Data:
####

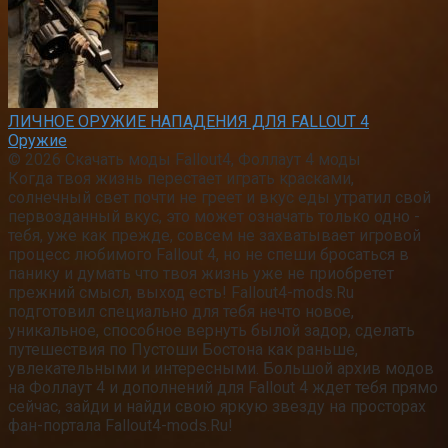
ЛИЧНОЕ ОРУЖИЕ НАПАДЕНИЯ ДЛЯ FALLOUT 4
Оружие
© 2026 Скачать моды Fallout4, Фоллаут 4 моды
Когда твоя жизнь перестает играть красками,
солнечный свет почти не греет и вкус еды утратил свой
первозданный вкус, это может означать только одно -
тебя, уже как прежде, совсем не захватывает игровой
процесс любимого Fallout 4, но не спеши бросаться в
панику и думать что твоя жизнь уже не приобретет
прежний смысл, выход есть! Fallout4-mods.Ru
подготовил специально для тебя нечто новое,
уникальное, способное вернуть былой задор, сделать
путешествия по Пустоши Бостона как раньше,
увлекательными и интересными. Большой архив модов
на Фоллаут 4 и дополнений для Fallout 4 ждет тебя прямо
сейчас, зайди и найди свою яркую звезду на просторах
фан-портала Fallout4-mods.Ru!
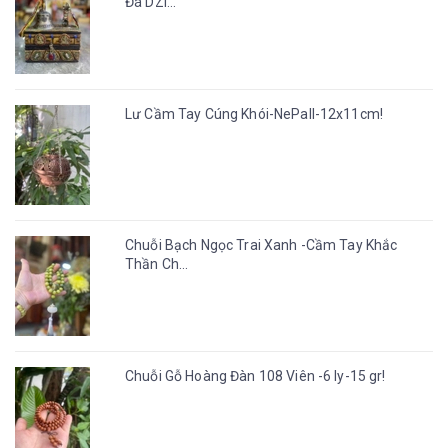
Đá DZI...
Lư Cầm Tay Cúng Khói-NePall-12x11cm!
Chuỗi Bạch Ngọc Trai Xanh -Cầm Tay Khắc
Thần Ch...
Chuỗi Gỗ Hoàng Đàn 108 Viên -6 ly-15 gr!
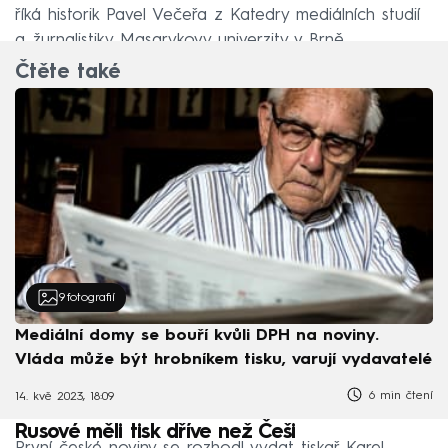
říká historik Pavel Večeřa z Katedry mediálních studií
a žurnalistiky Masarykovy univerzity v Brně.
Čtěte také
9
fotografií
Mediální domy se bouří kvůli DPH na noviny.
Vláda může být hrobníkem tisku, varují vydavatelé
6 min čtení
14. kvě 2023, 18:09
Rusové měli tisk dříve než Češi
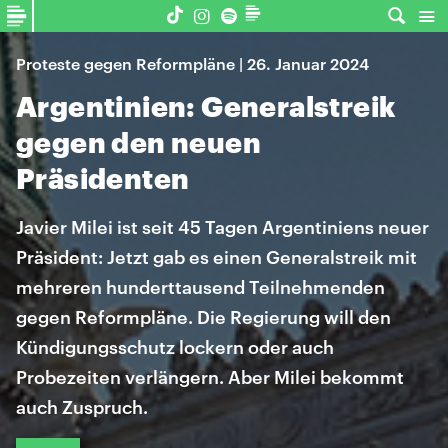
Proteste gegen Reformpläne | 26. Januar 2024
Argentinien: Generalstreik
gegen den neuen
Präsidenten
Javier Milei ist seit 45 Tagen Argentiniens neuer
Präsident: Jetzt gab es einen Generalstreik mit
mehreren hunderttausend Teilnehmenden
gegen Reformpläne. Die Regierung will den
Kündigungsschutz lockern oder auch
Probezeiten verlängern. Aber Milei bekommt
auch Zuspruch.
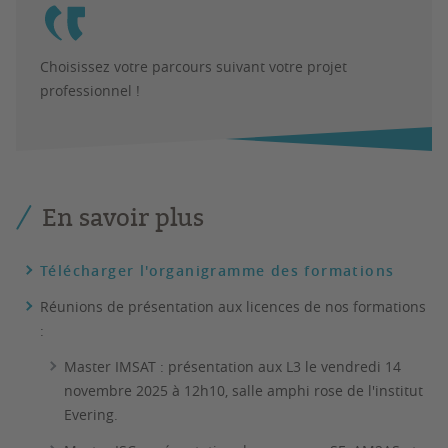
Choisissez votre parcours suivant votre projet
professionnel !
En savoir plus
Télécharger l'organigramme des formations
Réunions de présentation aux licences de nos formations
:
Master IMSAT : présentation aux L3 le vendredi 14
novembre 2025 à 12h10, salle amphi rose de l'institut
Evering.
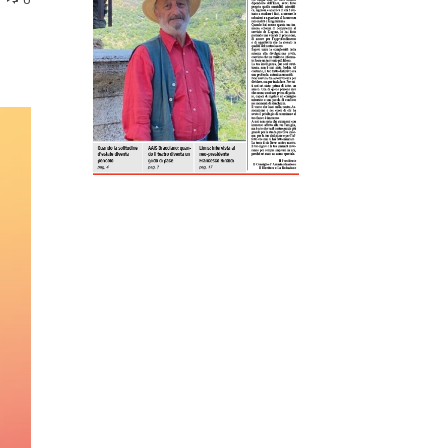
ReddIt
Tumblr
Telegram
Viber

####

Problem statement:
Please set down each line of the listing above word for word, skipping any pictures.

Written reply:
ЛИЧНОЕ ОРУЖИЕ НАПАДЕНИЯ ДЛЯ FALLOUT 4
Оружие
© 2026 Скачать моды Fallout4, Фоллаут 4 моды
Когда твоя жизнь перестает играть красками,
солнечный свет почти не греет и вкус еды утратил свой
первозданный вкус, это может означать только одно -
тебя, уже как прежде, совсем не захватывает игровой
процесс любимого Fallout 4, но не спеши бросаться в
панику и думать что твоя жизнь уже не приобретет
прежний смысл, выход есть! Fallout4-mods.Ru
подготовил специально для тебя нечто новое,
уникальное, способное вернуть былой задор, сделать
путешествия по Пустоши Бостона как раньше,
увлекательными и интересными. Большой архив модов
на Фоллаут 4 и дополнений для Fallout 4 ждет тебя прямо
сейчас, зайди и найди свою яркую звезду на просторах
фан-портала Fallout4-mods.Ru!
Đá DZI...
Lư Cầm Tay Cúng Khói-NePall-12x11cm!
Chuỗi Bạch Ngọc Trai Xanh -Cầm Tay Khắc
Thần Ch...
Chuỗi Gỗ Hoàng Đàn 108 Viên -6 ly-15 gr!
říká historik Pavel Večeřa z Katedry mediálních studií
a žurnalistiky Masarykovy univerzity v Brně.
Čtěte také
9
fotografií
Mediální domy se bouří kvůli DPH na noviny.
Vláda může být hrobníkem tisku, varují vydavatelé
6 min čtení
14. kvě 2023, 18:09
Rusové měli tisk dříve než Češi
Proteste gegen Reformpläne | 26. Januar 2024
Argentinien: Generalstreik
gegen den neuen
Präsidenten
Javier Milei ist seit 45 Tagen Argentiniens neuer
Präsident: Jetzt gab es einen Generalstreik mit
mehreren hunderttausend Teilnehmenden
gegen Reformpläne. Die Regierung will den
Kündigungsschutz lockern oder auch
Probezeiten verlängern. Aber Milei bekommt
auch Zuspruch.
Choisissez votre parcours suivant votre projet
professionnel !
En savoir plus
Télécharger l'organigramme des formations
Réunions de présentation aux licences de nos formations
:
Master IMSAT : présentation aux L3 le vendredi 14
novembre 2025 à 12h10, salle amphi rose de l'institut
Evering.
ReddIt
Tumblr
Telegram
Viber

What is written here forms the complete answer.